Major histocompatibility complex (MHC) class I chain-related protein A (MICA) and MHC class I chain-related protein B (MICB) proteins are found on the surface of cancer cells but are expressed at low or undetectable levels by healthy cells. MICA/B proteins are normally recognized by immune cells like T cells and natural killer (NK) cells, which when activated produce cytokines and promote cytotoxicity. However, some cancer cells shed these MICA and B proteins to escape immune detection.  

A Dana-Farber team led Kai Wucherpfennig, MD, PhD, and Glenn Dranoff, MD, along with David Mooney, PhD of the Wyss Institute, have developed a cancer vaccine that prevents MICA/B protein shedding, essentially locking them in place to be recognized by the immune system and killed.  
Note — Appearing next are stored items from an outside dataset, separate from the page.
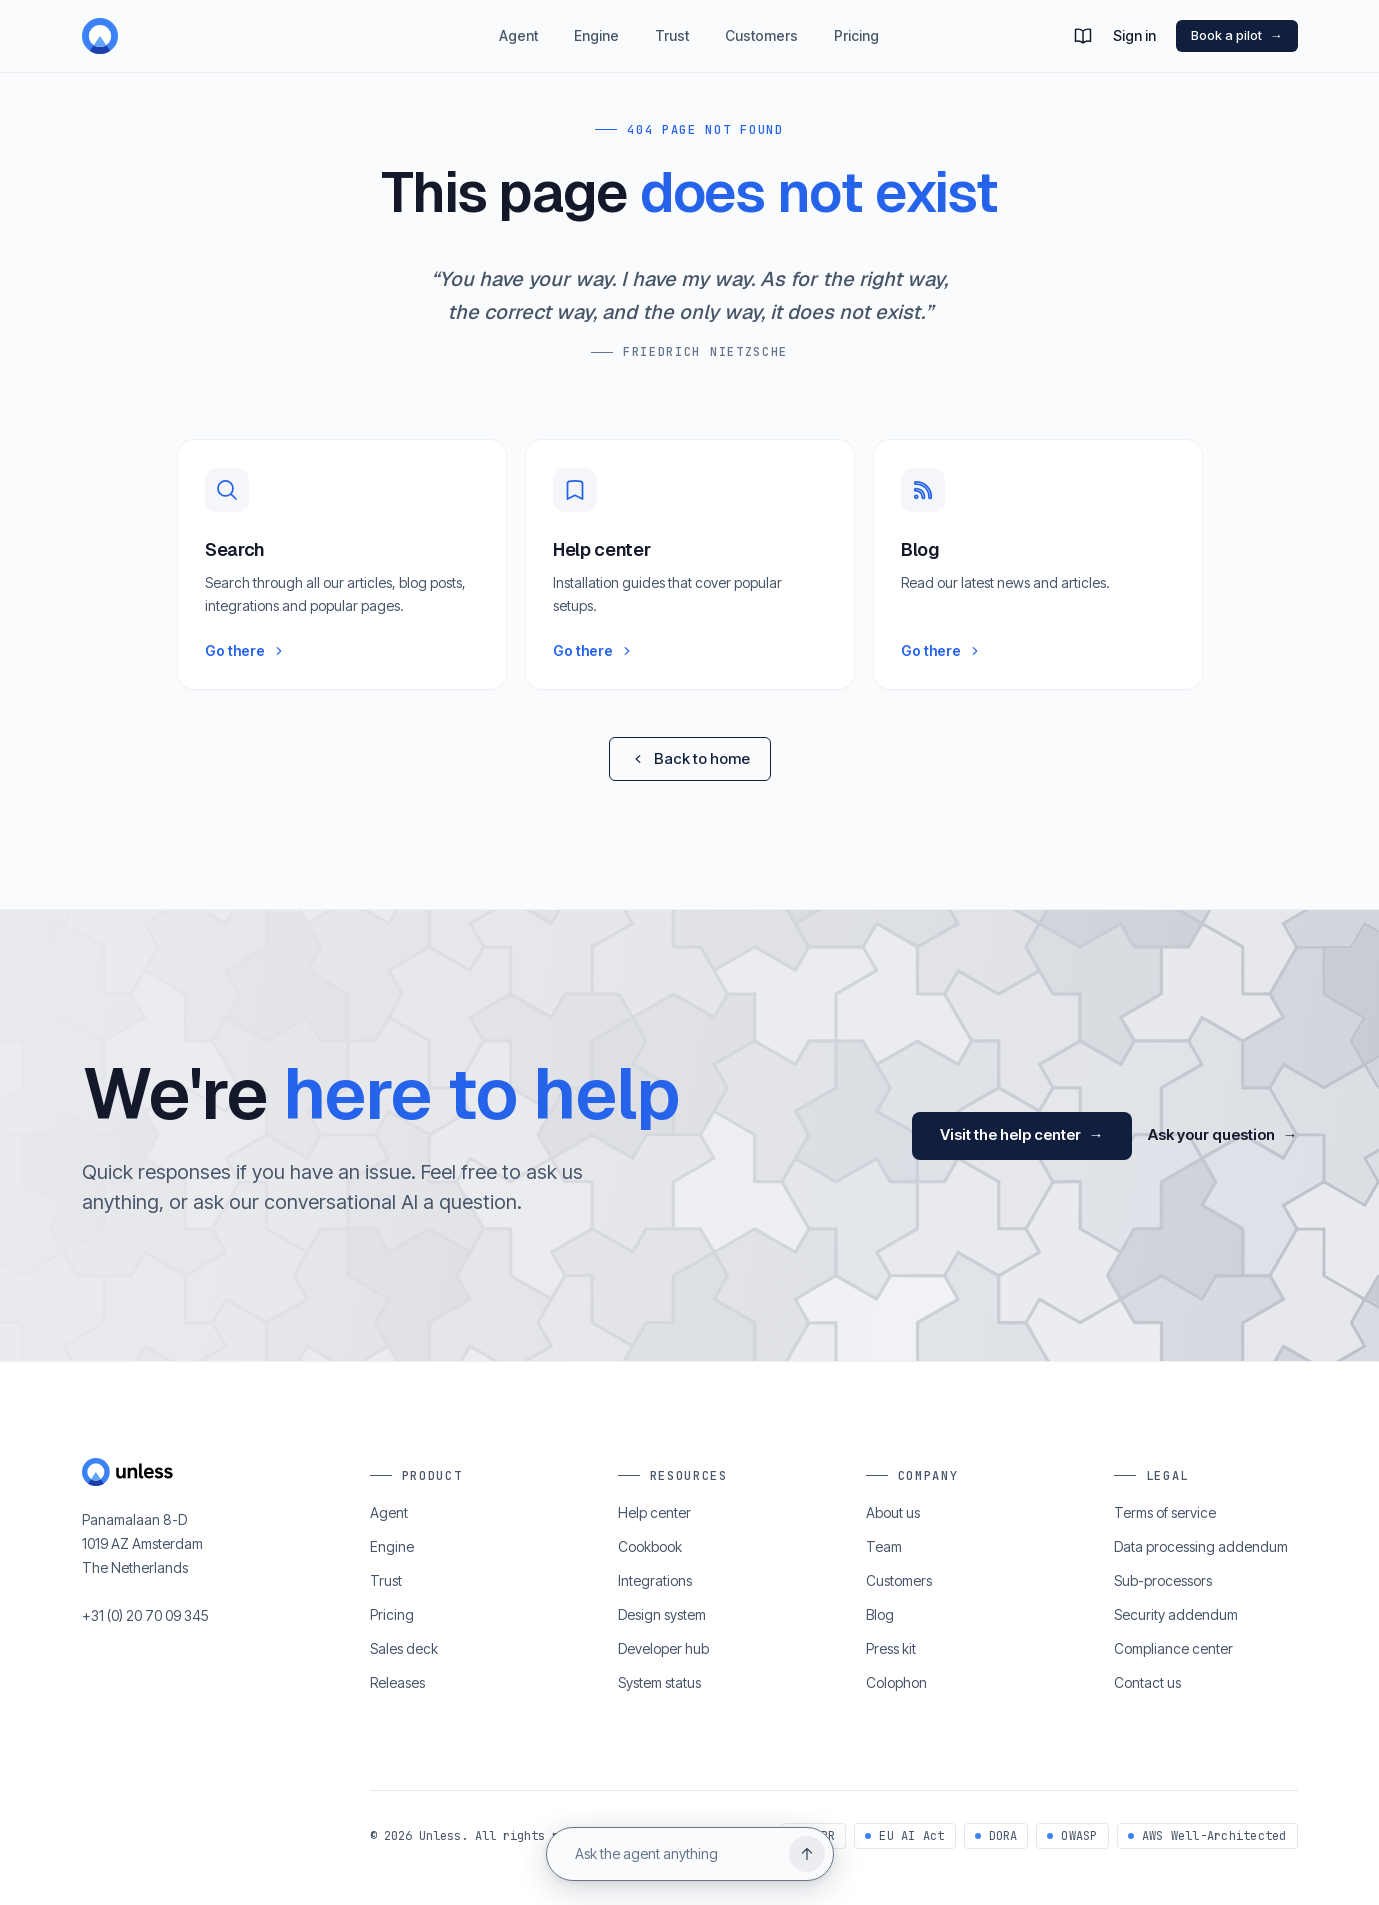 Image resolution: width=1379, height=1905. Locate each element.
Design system (662, 1614)
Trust (672, 49)
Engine (596, 49)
The vaccine induces a coordinated attack of cancer cells by diverse types of immune cells, including T cells and NK cells. Cellular stress such as oncogenic transformation results in elevated levels of membrane-bound MICA/B stress proteins. The increased levels of MICA/B on the cell surface signals to the immune system that the cell should be removed. Binding of the T cells and NK cells to MICA/B stimulates the anti-cancer responses to eliminate the transformed cell. To evade the immune system, cancer cells shed the MICA/B proteins from the cell surface resulting in fewer antigens for immune cells to target.  
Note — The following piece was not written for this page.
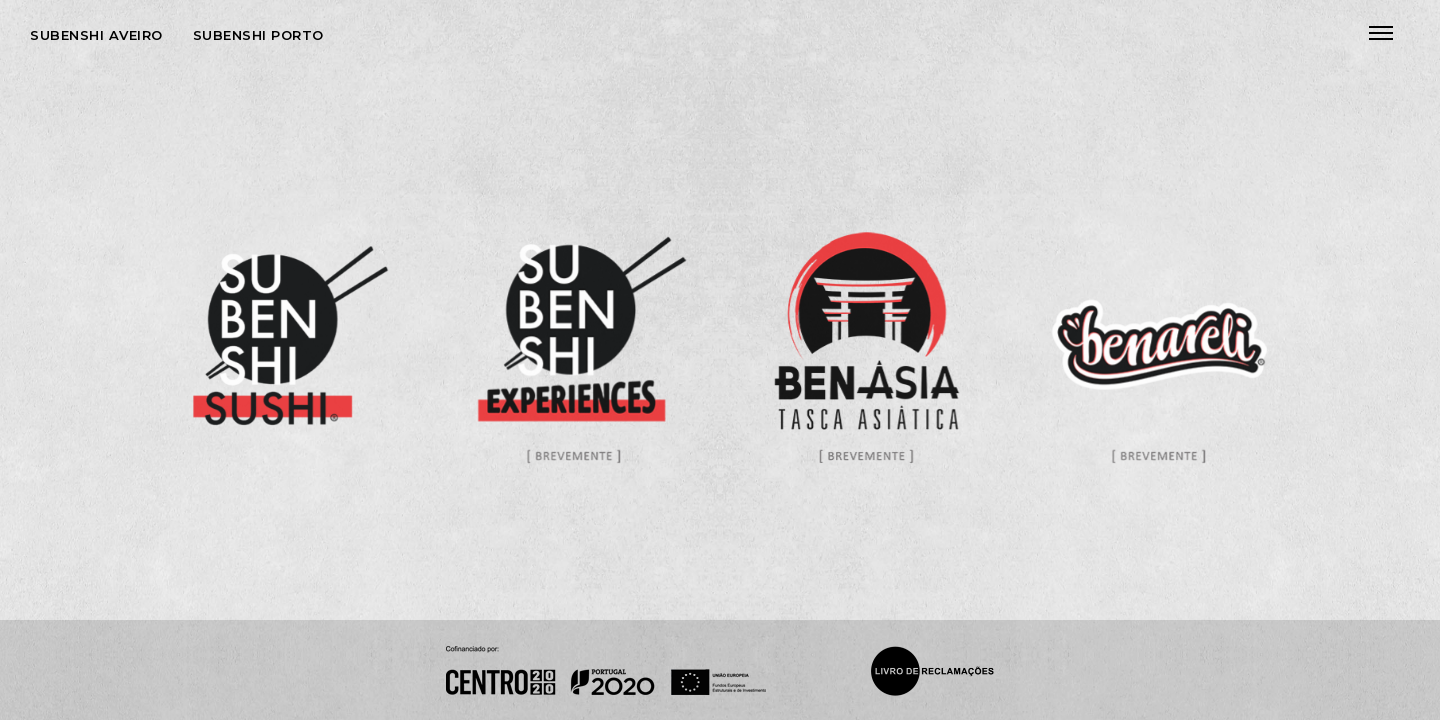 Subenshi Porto (258, 35)
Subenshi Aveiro (96, 35)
The vaccine strategy developed by the team relies on antibodies that target the α3 domain on the MICA/B proteins, the site where the proteins are cleaved by the tumor cells. Antibodies made by the body following administration of the MICA/B cancer vaccine block the cleavage of MICA/B, thereby preventing their shedding and increasing the density of the MICA/B proteins on the tumor cell surface. Retaining the proteins on the cell surface not only allows for NK cells and T cells to directly recognize and eliminate the cancer cells, but also  results in recruitment of dendritic cells to the tumor expanding the anti-cancer activity of the response to cancer cells that have lost expression of MHC Class I, another common immune evasion mechanism exploited by cancer cells.    
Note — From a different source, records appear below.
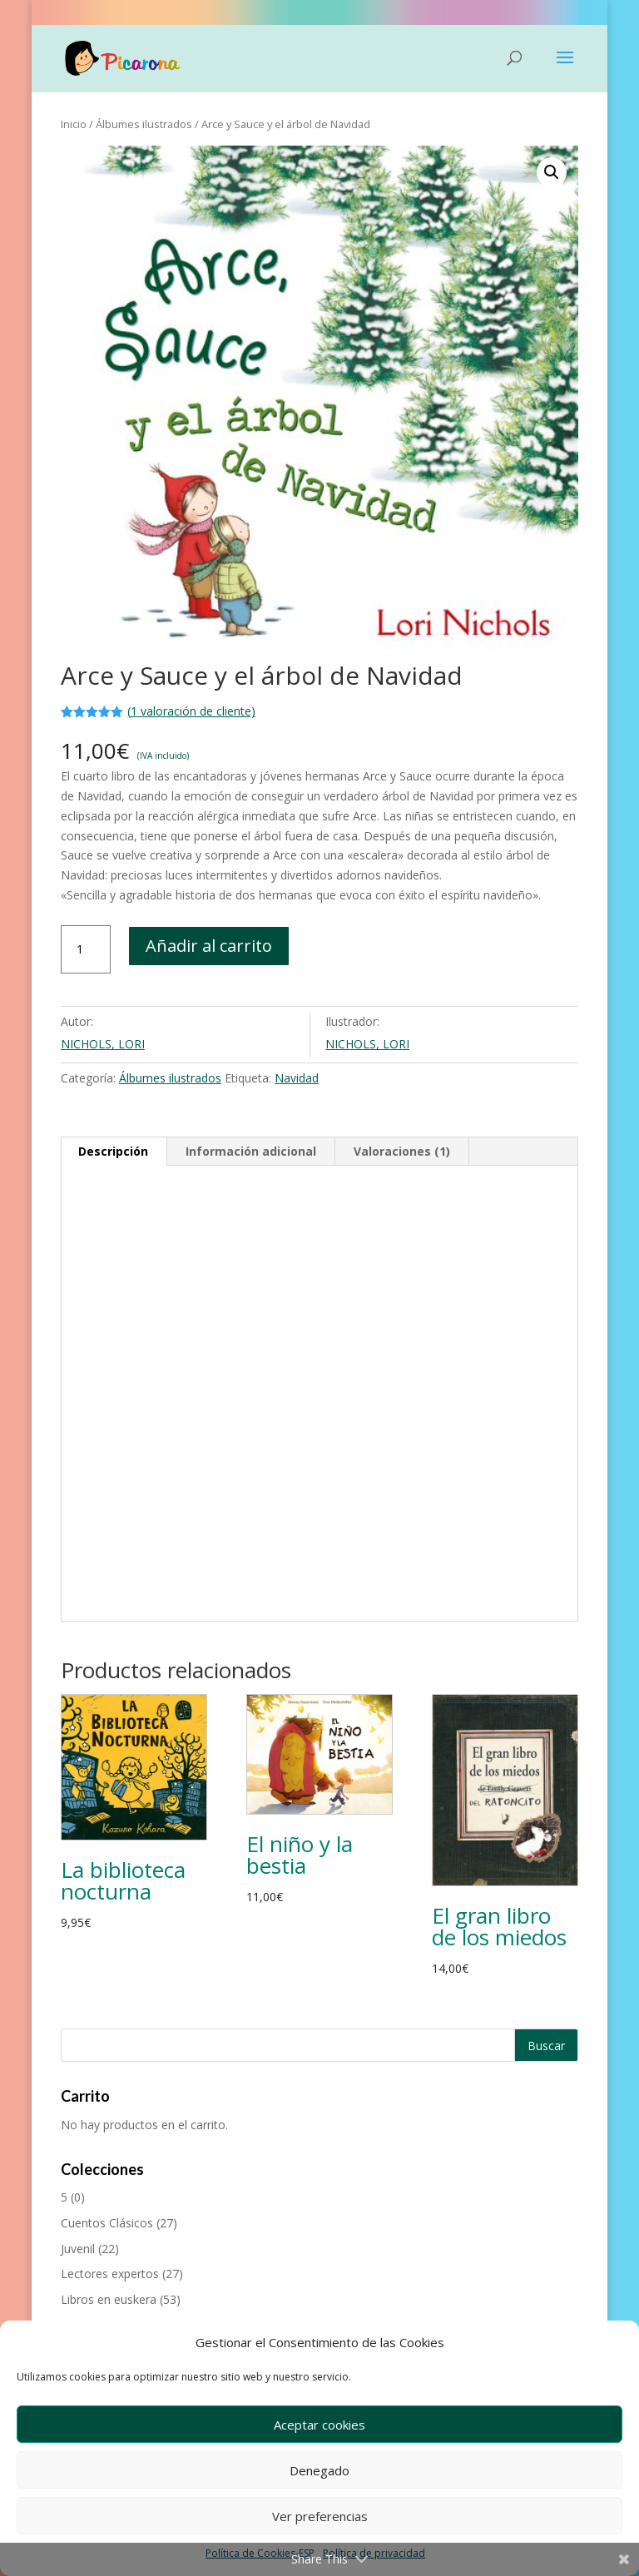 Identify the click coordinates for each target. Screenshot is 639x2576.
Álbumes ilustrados (144, 123)
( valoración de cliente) (191, 711)
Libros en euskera (108, 2299)
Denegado (319, 2470)
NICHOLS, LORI (103, 1044)
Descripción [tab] (113, 1151)
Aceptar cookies (319, 2424)
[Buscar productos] (319, 2045)
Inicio (74, 123)
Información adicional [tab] (251, 1151)
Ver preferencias (320, 2516)
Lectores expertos (110, 2273)
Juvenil (78, 2248)
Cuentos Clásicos (107, 2223)
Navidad (297, 1078)
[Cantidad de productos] (86, 949)
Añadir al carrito (209, 945)
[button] (552, 172)
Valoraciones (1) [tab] (402, 1151) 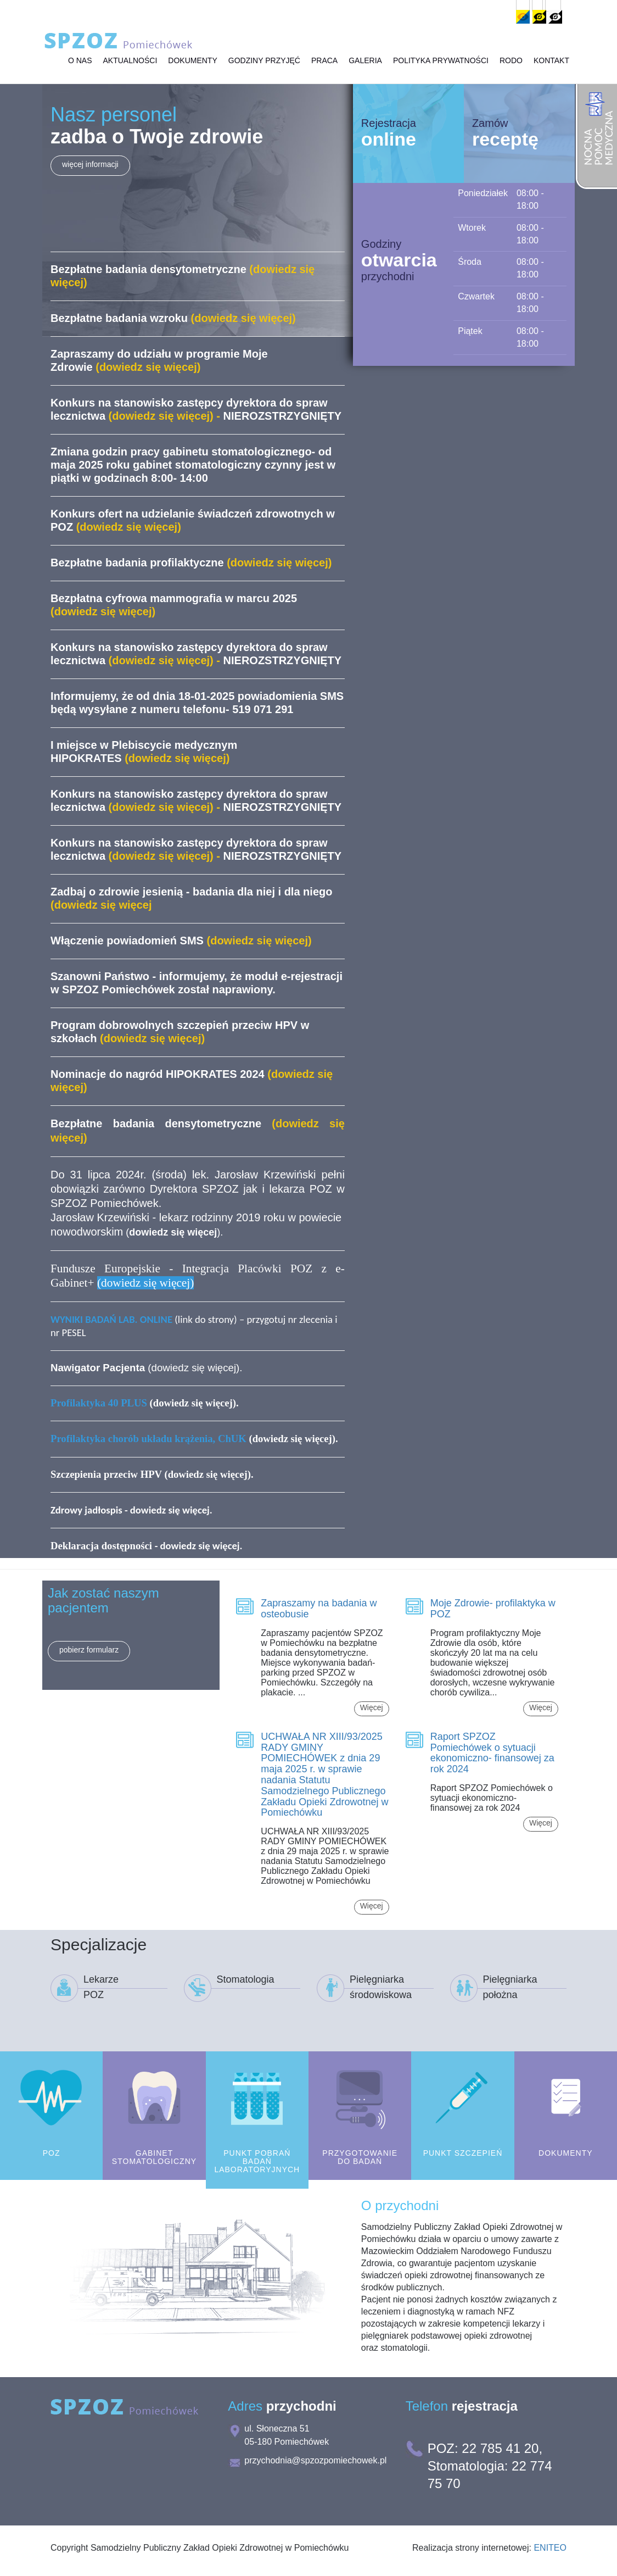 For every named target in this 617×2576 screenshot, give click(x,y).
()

An alternative approach to prevent shedding of MICA/B from the cancer cell surface using a monoclonal antibody has demonstrated early signs of efficacy in Phase I clinical trials (NCT05117476). However, the Dana-Farber scientists have found that the vaccine approach stimulates additional immune mechanisms, including increasing immune infiltration into the tumors that is not observed with the monoclonal antibody approach. Together, these data help to de-risk the approach of blocking MICA/B shedding and suggest that the vaccine approach has advantages over the competition.